TASK STATEMENT —
Show every line from the entries that follow which holds the word "status".

Extracted records:

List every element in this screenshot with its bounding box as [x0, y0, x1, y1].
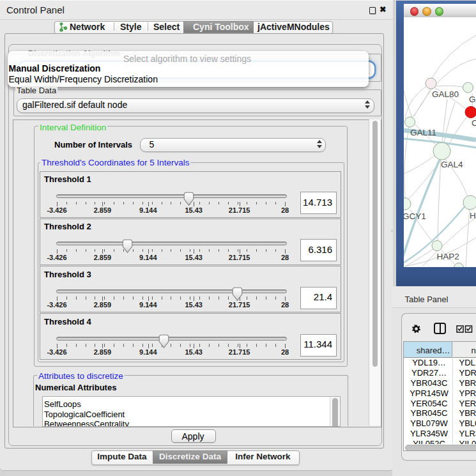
svg-text:H: H	[470, 211, 476, 220]
svg-text:GCY1: GCY1	[404, 211, 426, 221]
svg-text:GAL11: GAL11	[410, 128, 436, 137]
svg-text:HAP2: HAP2	[437, 252, 459, 261]
svg-text:GAL80: GAL80	[432, 89, 459, 99]
svg-text:GA: GA	[469, 95, 476, 104]
svg-text:GAL4: GAL4	[441, 160, 463, 169]
svg-text:C: C	[472, 118, 476, 128]
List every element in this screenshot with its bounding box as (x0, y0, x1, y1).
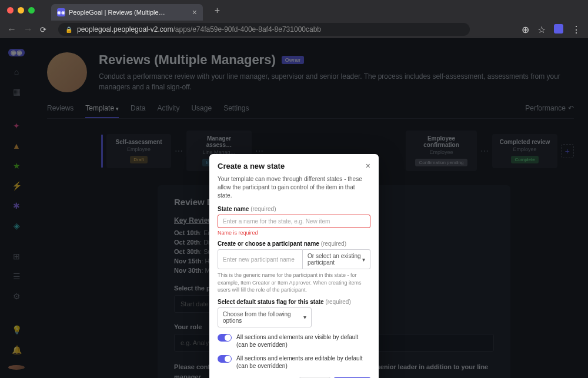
visible-toggle-label: All sections and elements are visible by… (236, 333, 370, 349)
status-flag-label: Select default status flag for this stat… (218, 299, 370, 305)
browser-url-bar: ← → ⟳ 🔒 peoplegoal.peoplegoal-v2.com/app… (0, 21, 588, 38)
editable-toggle-label: All sections and elements are editable b… (236, 354, 370, 370)
tab-close-icon[interactable]: × (192, 8, 197, 17)
editable-toggle[interactable] (218, 355, 232, 363)
browser-tab-bar: ◉◉ PeopleGoal | Reviews (Multiple… × + (0, 0, 588, 21)
tab-favicon-icon: ◉◉ (57, 8, 65, 16)
lock-icon: 🔒 (65, 26, 72, 33)
window-maximize[interactable] (28, 7, 35, 14)
window-minimize[interactable] (18, 7, 24, 14)
create-state-modal: Create a new state × Your template can m… (209, 154, 379, 378)
chevron-down-icon: ▾ (303, 314, 306, 320)
extension-icon[interactable] (554, 24, 563, 34)
status-flag-select[interactable]: Choose from the following options▾ (218, 307, 312, 327)
participant-hint: This is the generic name for the partici… (218, 272, 370, 294)
state-name-label: State name (required) (218, 206, 370, 212)
modal-description: Your template can move through different… (218, 175, 370, 200)
participant-label: Create or choose a participant name (req… (218, 240, 370, 247)
modal-title: Create a new state (218, 162, 285, 170)
url-text: peoplegoal.peoplegoal-v2.com/apps/e74fa5… (77, 25, 321, 34)
state-name-input[interactable] (218, 215, 370, 228)
reload-button[interactable]: ⟳ (40, 25, 46, 34)
browser-tab[interactable]: ◉◉ PeopleGoal | Reviews (Multiple… × (51, 4, 203, 21)
forward-button[interactable]: → (24, 24, 33, 35)
star-icon[interactable]: ☆ (537, 24, 546, 35)
chevron-down-icon: ▾ (362, 256, 365, 263)
back-button[interactable]: ← (7, 24, 16, 35)
error-message: Name is required (218, 230, 370, 236)
url-field[interactable]: 🔒 peoplegoal.peoplegoal-v2.com/apps/e74f… (58, 23, 470, 36)
new-tab-button[interactable]: + (215, 5, 220, 16)
close-icon[interactable]: × (366, 161, 370, 170)
participant-name-input[interactable] (218, 249, 303, 269)
participant-select[interactable]: Or select an existing participant▾ (303, 249, 370, 269)
window-close[interactable] (7, 7, 14, 14)
visible-toggle[interactable] (218, 334, 232, 342)
tab-title: PeopleGoal | Reviews (Multiple… (69, 9, 165, 16)
menu-icon[interactable]: ⋮ (572, 24, 581, 35)
search-icon[interactable]: ⊕ (522, 24, 529, 35)
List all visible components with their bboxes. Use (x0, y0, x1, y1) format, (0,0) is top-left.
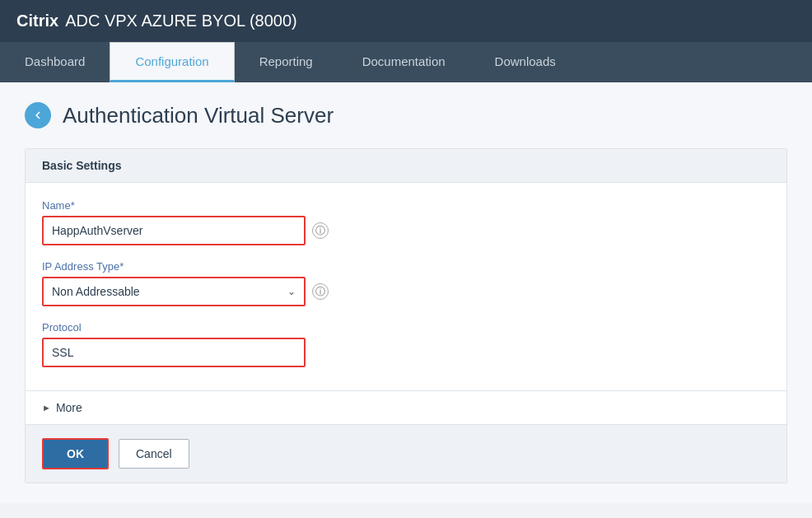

THE ANSWER —
status-flag-label: Select default status flag for this stat… (218, 299, 370, 305)
status-flag-select[interactable]: Choose from the following options▾ (218, 307, 312, 327)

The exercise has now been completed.